7. ## Re: Physical Astronomy Quiz - Which direction is the Sun at midnight?

Originally Posted by Mark Moyer
I assume we're ignoring daylight savings time. But the Sun is not actually overhead (or as close to overhead as it gets at your location -- i.e., at the meridian) at noon and underfoot at midnight. Because the Earth follows an elliptical path, from the Sun's viewpoint the Earth is moving faster (in angular speed) at some times of the year and slower at others. That means the time when the Sun is overhead or underfoot is a bit off of noon and midnight (and hence will appear somewhat to the east or west).

But I think for purposes of a quiz for the general public it is safe to ignore this sort of thing. For those appreciably north of 23.5 degree latitude, the Sun would lie to the south at noon and to the north at midnight. I assume that was the answer you were looking for?
Yes! Ignoring daylight savings. (I'd better put that in the set up for the question). I think the equation of time is a deep subject that touches on so many aspects of physical astronomy that it deserves its own quiz.

Yes, that was the intended "general population" answer... I am in the northern hemisphere so I would see the Sun in the south at noon, north at midnight.

Thank you for the feedback Mark!
Last edited by StarInAStar; 02-14-2018 at 10:44 PM.

8. ## Re: Physical Astronomy Quiz - Which direction is the Sun at midnight?

Originally Posted by StarInAStar
Ah! Are you talking about the Equation of Time: the Sun does not actually reach zenith at clock noon every day? I had not really accounted for that level of analysis - but this strikes me as a nice entry point to that complex subject.
Correct. The Sun will reach the zenith at the mid point of the length of day, not by the clock. So if you have a 10 hour day or a 14 hour day. The Sun will be at the the zenith after 5 hours or 7 hours respectively.

In the southern hemisphere this was pretty important back in the day when trying to use an equatorial telescope. Because we have no bright pole star the only way you could get a decent south celestial bearing was to hammer a stick in the ground. Find out the time of the Sun reaches the meridian and then measure the direction of the shadow being cast.
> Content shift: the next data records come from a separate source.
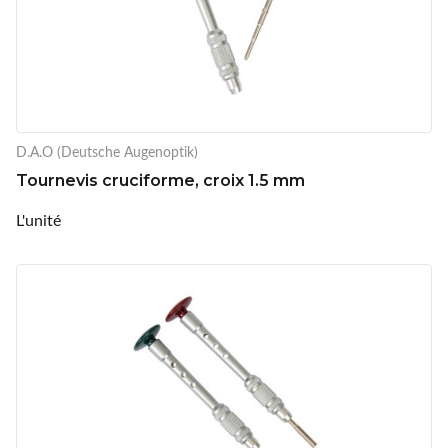
D.A.O (Deutsche Augenoptik)
Tournevis cruciforme, croix 1.5 mm
L'unité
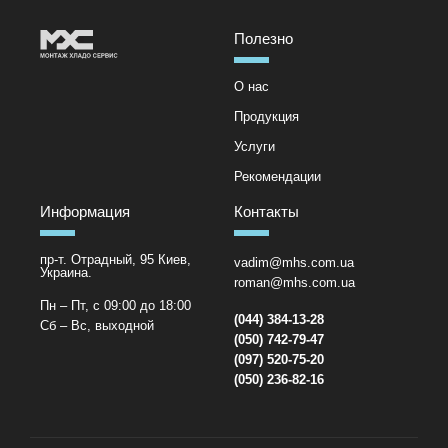
Полезно
О нас
Продукция
Услуги
Рекомендации
Информация
Контакты
пр-т. Отрадный, 95 Киев,
vadim@mhs.com.ua
Украина.
roman@mhs.com.ua
Пн – Пт, с 09:00 до 18:00
(044) 384-13-28
Сб – Вс, выходной
(050) 742-79-47
(097) 520-75-20
(050) 236-82-16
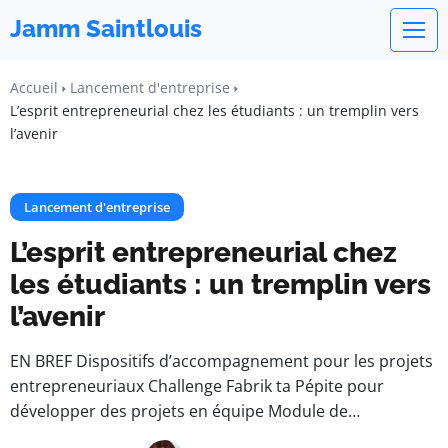
Jamm Saintlouis
Accueil
Lancement d'entreprise
L’esprit entrepreneurial chez les étudiants : un tremplin vers
l’avenir
Lancement d'entreprise
L’esprit entrepreneurial chez
les étudiants : un tremplin vers
l’avenir
EN BREF Dispositifs d’accompagnement pour les projets
entrepreneuriaux Challenge Fabrik ta Pépite pour
développer des projets en équipe Module de…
You can use the same trick for observing Venus in daylight. Find what time Venus crosses the Meridian. Look due south or North (depending on the hemisphere) and you cant help but see it

9. ## The Following User Says Thank You to MG1692 For This Useful Post:

StarInAStar (02-14-2018)

10. ## Re: Physical Astronomy Quiz - Which direction is the Sun at midnight?

Originally Posted by MG1692
You can use the same trick for observing Venus in daylight. Find what time Venus crosses the Meridian. Look due south or North (depending on the hemisphere) and you cant help but see it
Now that is a cool trick I have to try!

11. ## Re: Physical Astronomy Quiz - Which direction is the Sun at midnight?

Originally Posted by yobbo89
I used a computer to show me where the sun is.
yobbo89! I followed your lead here and fired up stellarium (a real gift to humanity) and placed myself at the equator and ran through some simulations jumping time by day and week.

I have to agree that the question as posed is not quite "practical." The goal is to stir the imagination and provide a thinking platform for the gross physical motions. I think the motions and positions of sky objects at the equator and in the polar circles is not really suitable subject matter for a "general population" question. Those interesting wobbles at the equator however, are good thought provoking stuff for an advancing astronomer at the high school or college level.

Here is my reconstructed question based on everyone's feedback (the detail is overwhelming the question so I am looking for a way to trim it out):

Let's assume that your location on the Earth is somewhere between the Tropics and the Arctic/Antarctic circles (Tropic of Cancer to Arctic circle/Tropic of Capricorn to Antarctic Circle). From where you are now if - at the exact moment the night is half over - you could view the Sun through the Earth, which cardinal direction would you be facing? East, West, North, or South?

The phrasing seems awkward... does anyone have any suggestions for tightening that up?

Thank you everyone!
Last edited by StarInAStar; 02-15-2018 at 02:03 AM.